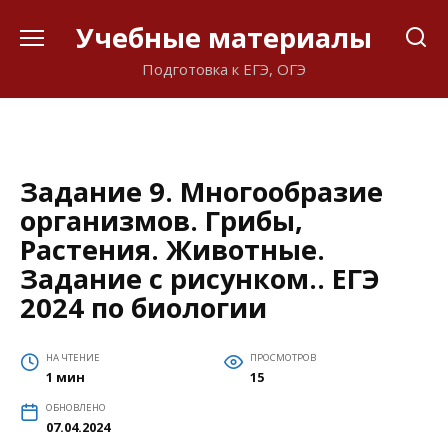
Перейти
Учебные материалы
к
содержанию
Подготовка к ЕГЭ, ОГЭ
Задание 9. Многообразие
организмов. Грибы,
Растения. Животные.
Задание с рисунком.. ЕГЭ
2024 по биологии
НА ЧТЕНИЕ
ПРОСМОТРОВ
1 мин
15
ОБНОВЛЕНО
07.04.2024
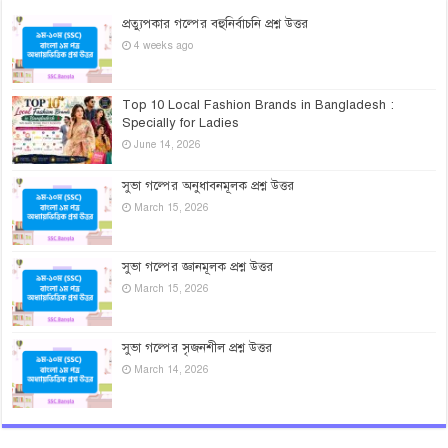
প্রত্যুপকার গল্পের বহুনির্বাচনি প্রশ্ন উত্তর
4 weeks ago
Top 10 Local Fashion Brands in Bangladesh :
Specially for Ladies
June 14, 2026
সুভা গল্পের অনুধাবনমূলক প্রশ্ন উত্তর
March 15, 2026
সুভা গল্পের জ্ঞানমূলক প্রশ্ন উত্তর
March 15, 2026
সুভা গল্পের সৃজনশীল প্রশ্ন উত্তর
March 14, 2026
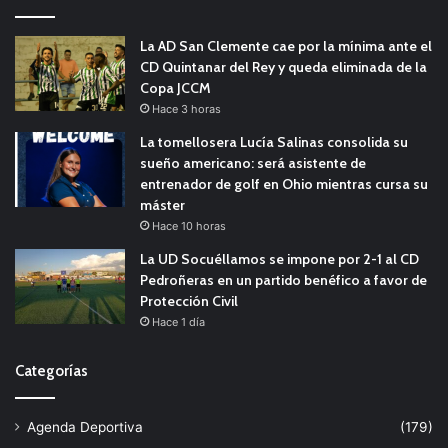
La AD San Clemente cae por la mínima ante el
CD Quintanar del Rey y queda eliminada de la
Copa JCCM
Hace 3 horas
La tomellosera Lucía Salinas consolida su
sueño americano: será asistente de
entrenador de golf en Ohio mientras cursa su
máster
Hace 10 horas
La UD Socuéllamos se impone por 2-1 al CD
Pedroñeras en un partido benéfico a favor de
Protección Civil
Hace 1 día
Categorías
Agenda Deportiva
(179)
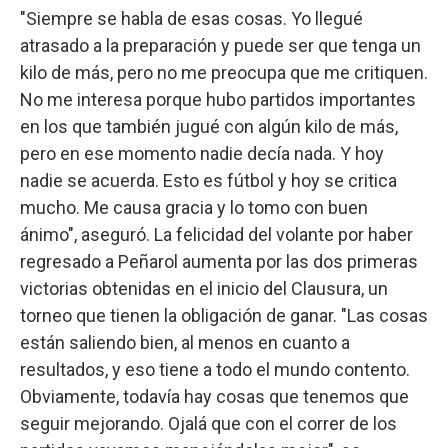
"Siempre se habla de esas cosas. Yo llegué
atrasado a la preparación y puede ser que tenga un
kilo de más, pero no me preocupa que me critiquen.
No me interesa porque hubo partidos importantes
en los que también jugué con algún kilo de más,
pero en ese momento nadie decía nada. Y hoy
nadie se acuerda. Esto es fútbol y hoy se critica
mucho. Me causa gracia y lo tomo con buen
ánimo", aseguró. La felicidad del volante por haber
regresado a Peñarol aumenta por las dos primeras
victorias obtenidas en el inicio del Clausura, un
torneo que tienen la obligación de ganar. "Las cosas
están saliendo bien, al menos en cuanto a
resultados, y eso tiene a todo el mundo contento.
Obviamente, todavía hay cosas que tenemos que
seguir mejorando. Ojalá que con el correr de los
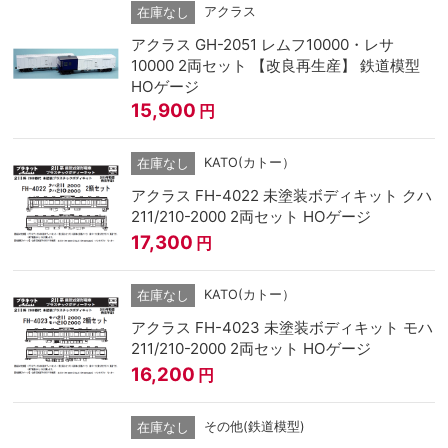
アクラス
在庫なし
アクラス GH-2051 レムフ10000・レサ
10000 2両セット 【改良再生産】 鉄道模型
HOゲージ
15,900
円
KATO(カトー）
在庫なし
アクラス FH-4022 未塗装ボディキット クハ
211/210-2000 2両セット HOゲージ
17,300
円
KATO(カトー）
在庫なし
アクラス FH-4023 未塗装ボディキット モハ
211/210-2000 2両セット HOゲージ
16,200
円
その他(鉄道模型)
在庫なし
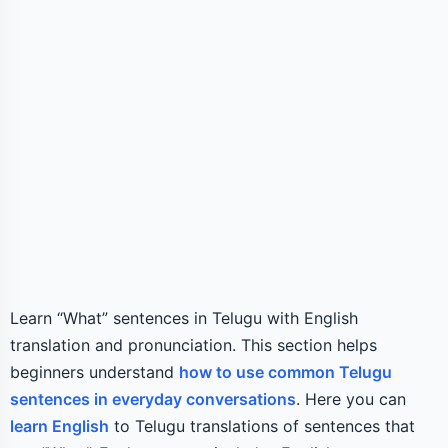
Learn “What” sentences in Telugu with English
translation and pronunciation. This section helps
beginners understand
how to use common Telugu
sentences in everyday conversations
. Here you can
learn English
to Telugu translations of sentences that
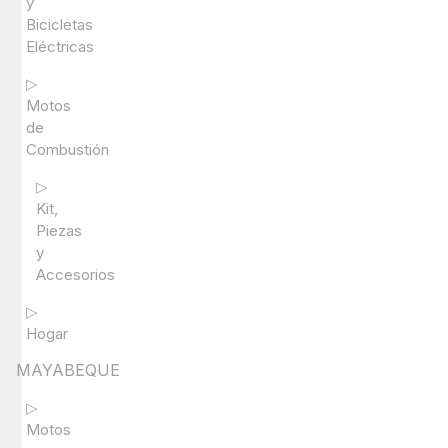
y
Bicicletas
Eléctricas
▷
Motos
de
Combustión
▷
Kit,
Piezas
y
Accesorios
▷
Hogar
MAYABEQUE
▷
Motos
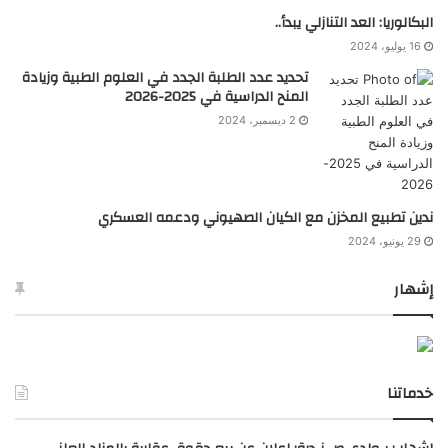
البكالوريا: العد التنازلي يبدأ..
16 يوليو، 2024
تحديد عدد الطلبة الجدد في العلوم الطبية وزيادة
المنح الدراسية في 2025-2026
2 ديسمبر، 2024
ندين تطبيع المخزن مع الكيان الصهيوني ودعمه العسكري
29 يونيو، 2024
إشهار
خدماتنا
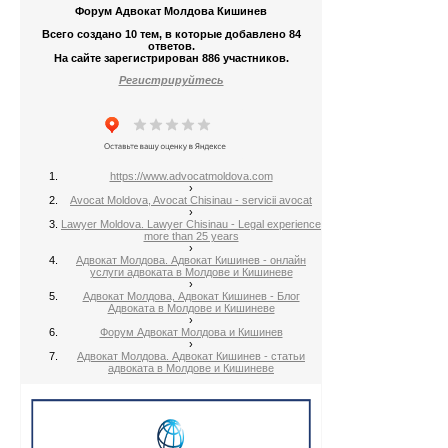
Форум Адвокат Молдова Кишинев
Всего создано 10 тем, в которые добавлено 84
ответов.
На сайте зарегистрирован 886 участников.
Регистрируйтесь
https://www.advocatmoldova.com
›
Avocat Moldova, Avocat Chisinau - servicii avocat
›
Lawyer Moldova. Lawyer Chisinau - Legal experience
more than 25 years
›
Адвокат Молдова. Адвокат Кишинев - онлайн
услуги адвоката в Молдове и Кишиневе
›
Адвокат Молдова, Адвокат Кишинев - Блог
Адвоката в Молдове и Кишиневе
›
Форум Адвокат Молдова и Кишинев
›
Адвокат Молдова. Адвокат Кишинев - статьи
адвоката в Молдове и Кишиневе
____________________
- _Work to complete_
Where a line above contains the word "Форум", show that line.

- _Written reply_
Форум Адвокат Молдова Кишинев
Форум Адвокат Молдова и Кишинев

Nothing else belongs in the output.